From 1950 to 1954, Hartmann worked for the city and town planning office of Thuringia, becoming its chief architect in 1951. During this time he designed a high-rise government office building in Erfurt now used by the Landtag of Thuringia. This was the first high-rise building in East Germany outside of East Berlin.

In 1951, he won the contest to design the Stalinallee in Berlin. However, Richard Paulick was appointed lead planner, and eventually, only block B was based on Hartmann's designs. His overall plan, while reminiscent of Stalin-era designs for Moscow, is very similar to plans from 1915 for the Straße des 18. Oktober boulevard in Leipzig that leads to the Monument to the Battle of the Nations. In 1954, he did not return from a vacation in Austria, but went to West Germany and took up a position as city planner in Mainz, where he worked among other things on a concept for the post-war reconstruction of the city.
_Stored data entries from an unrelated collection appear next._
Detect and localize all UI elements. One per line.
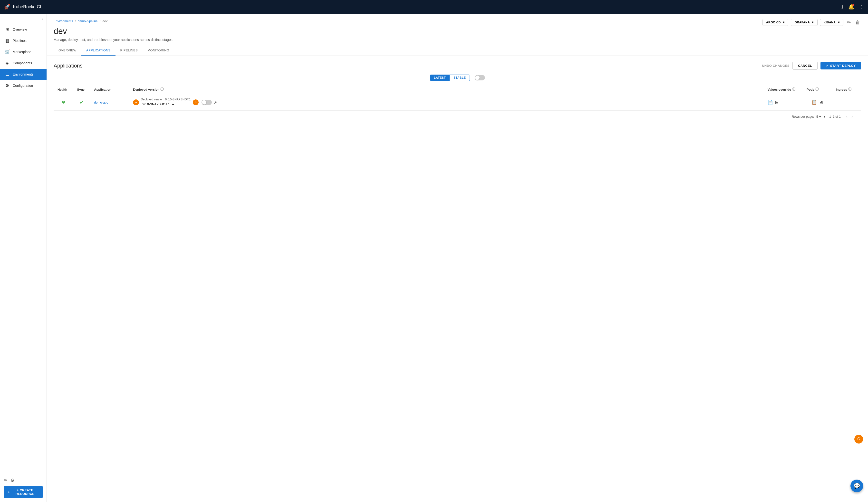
sidebar-item-label: Components (13, 61, 32, 65)
stable-filter-button[interactable]: STABLE (450, 75, 469, 81)
breadcrumb-environments[interactable]: Environments (54, 19, 73, 23)
sidebar-item-configuration[interactable]: ⚙ Configuration (0, 80, 46, 91)
sidebar-toggle[interactable]: ‹ (0, 14, 46, 24)
ingress-info-icon: ⓘ (848, 87, 851, 92)
sync-cell: ✔ (73, 94, 90, 111)
sidebar-item-marketplace[interactable]: 🛒 Marketplace (0, 46, 46, 58)
page-title: dev (54, 26, 67, 36)
deployed-version-cell: a Deployed version: 0.0.0-SNAPSHOT.1 0.0… (129, 94, 764, 111)
nav-actions: ℹ 🔔 ⋮ (841, 4, 864, 10)
sidebar-bottom: ✏ ⚙ + + CREATE RESOURCE (0, 474, 46, 502)
file-icon[interactable]: 📄 (768, 100, 773, 105)
toggle-knob (475, 75, 479, 80)
cancel-button[interactable]: CANCEL (793, 62, 818, 70)
sidebar-item-label: Marketplace (13, 50, 31, 54)
environments-icon: ☰ (5, 72, 10, 77)
badge-a: a (133, 100, 139, 105)
sidebar-item-overview[interactable]: ⊞ Overview (0, 24, 46, 35)
rows-per-page-label: Rows per page: (792, 115, 814, 119)
values-override-cell: 📄 ⊞ (764, 94, 803, 111)
app-name-cell: demo-app (90, 94, 129, 111)
page-nav: ‹ › (845, 114, 854, 120)
undo-changes-button[interactable]: UNDO CHANGES (762, 64, 789, 68)
sidebar-item-pipelines[interactable]: ▦ Pipelines (0, 35, 46, 46)
tabs: OVERVIEW APPLICATIONS PIPELINES MONITORI… (54, 45, 861, 55)
app-title: KubeRocketCI (13, 4, 41, 10)
app-link[interactable]: demo-app (94, 101, 108, 104)
chat-icon: 💬 (854, 483, 860, 489)
start-deploy-button[interactable]: ✓ START DEPLOY (820, 62, 861, 70)
th-application: Application (90, 85, 129, 94)
th-pods: Pods ⓘ (803, 85, 832, 94)
main-content: Environments / demo-pipeline / dev ARGO … (47, 14, 868, 502)
external-link-row-icon[interactable]: ↗ (214, 100, 217, 105)
th-ingress: Ingress ⓘ (832, 85, 861, 94)
version-select[interactable]: 0.0.0-SNAPSHOT.1 (141, 102, 175, 107)
values-icons: 📄 ⊞ (768, 100, 799, 105)
sidebar: ‹ ⊞ Overview ▦ Pipelines 🛒 Marketplace ◈… (0, 14, 47, 502)
th-health: Health (54, 85, 73, 94)
breadcrumb-pipeline[interactable]: demo-pipeline (78, 19, 98, 23)
rows-per-page-select[interactable]: 5 (815, 114, 822, 119)
pod-list-icon[interactable]: 📋 (812, 100, 817, 105)
chat-fab-button[interactable]: 💬 (850, 480, 863, 492)
sidebar-item-components[interactable]: ◈ Components (0, 58, 46, 69)
page-description: Manage, deploy, test, and troubleshoot y… (54, 38, 861, 42)
sidebar-item-environments[interactable]: ☰ Environments (0, 69, 46, 80)
kibana-button[interactable]: KIBANA ↗ (820, 19, 844, 26)
next-page-button[interactable]: › (850, 114, 854, 120)
dropdown-icon: ▾ (824, 115, 825, 119)
external-link-icon: ↗ (811, 21, 814, 24)
health-heart-icon: ❤ (61, 100, 65, 105)
table-header: Health Sync Application Deployed version… (54, 85, 861, 94)
table-body: ❤ ✔ demo-app a Deployed vers (54, 94, 861, 111)
sidebar-item-label: Environments (13, 72, 34, 76)
pipelines-icon: ▦ (5, 38, 10, 43)
pod-monitor-icon[interactable]: 🖥 (819, 100, 823, 105)
section-title: Applications (54, 63, 83, 69)
more-menu-icon[interactable]: ⋮ (859, 4, 864, 10)
plus-icon: + (8, 490, 10, 494)
tab-monitoring[interactable]: MONITORING (143, 45, 174, 55)
version-btn-group: LATEST STABLE (430, 74, 470, 81)
breadcrumb-sep-2: / (100, 19, 101, 23)
table-row: ❤ ✔ demo-app a Deployed vers (54, 94, 861, 111)
section-content: Applications UNDO CHANGES CANCEL ✓ START… (47, 56, 868, 502)
notification-wrapper: 🔔 (848, 4, 854, 10)
delete-page-button[interactable]: 🗑 (854, 19, 861, 26)
nav-brand: 🚀 KubeRocketCI (4, 4, 41, 10)
sync-check-icon: ✔ (80, 100, 84, 105)
overview-icon: ⊞ (5, 27, 10, 32)
create-resource-button[interactable]: + + CREATE RESOURCE (4, 486, 43, 498)
values-override-info-icon: ⓘ (792, 87, 795, 92)
sidebar-item-label: Overview (13, 28, 27, 31)
row-toggle[interactable] (202, 100, 212, 105)
info-icon[interactable]: ℹ (841, 4, 844, 10)
pods-icons: 📋 🖥 (807, 100, 828, 105)
notification-dot (852, 4, 854, 6)
top-nav: 🚀 KubeRocketCI ℹ 🔔 ⋮ (0, 0, 868, 14)
page-info: 1–1 of 1 (829, 115, 841, 119)
collapse-icon: ‹ (41, 17, 43, 21)
pods-cell: 📋 🖥 (803, 94, 832, 111)
sidebar-item-label: Pipelines (13, 39, 27, 43)
table-icon[interactable]: ⊞ (775, 100, 778, 105)
external-link-icon: ↗ (837, 21, 840, 24)
breadcrumb-sep-1: / (75, 19, 76, 23)
grafana-button[interactable]: GRAFANA ↗ (791, 19, 817, 26)
version-toggle[interactable] (475, 75, 485, 80)
th-sync: Sync (73, 85, 90, 94)
pagination: Rows per page: 5 ▾ 1–1 of 1 ‹ › (54, 111, 861, 123)
tab-applications[interactable]: APPLICATIONS (81, 45, 115, 55)
version-tooltip: Deployed version: 0.0.0-SNAPSHOT.1 (141, 98, 191, 101)
settings-icon[interactable]: ⚙ (10, 478, 14, 483)
latest-filter-button[interactable]: LATEST (430, 75, 450, 81)
applications-table: Health Sync Application Deployed version… (54, 85, 861, 111)
argo-cd-button[interactable]: ARGO CD ↗ (763, 19, 788, 26)
tab-pipelines[interactable]: PIPELINES (115, 45, 143, 55)
breadcrumb-current: dev (102, 19, 107, 23)
edit-icon[interactable]: ✏ (4, 478, 8, 483)
edit-page-button[interactable]: ✏ (846, 19, 852, 26)
tab-overview[interactable]: OVERVIEW (54, 45, 81, 55)
prev-page-button[interactable]: ‹ (845, 114, 849, 120)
In 1958, he won a second prize in a West German competition to plan the reconstruction of Berlin, the same prize level as Hans Scharoun and beating Le Corbusier, whose entry was not ranked. Having been sidelined and with his urban planning initiatives not supported in Mainz, Hartmann moved to Munich in 1959, where he became city director of constructions in 1964 and worked until his retirement in 1976. He was one of the main planners of the Neuperlach satellite district.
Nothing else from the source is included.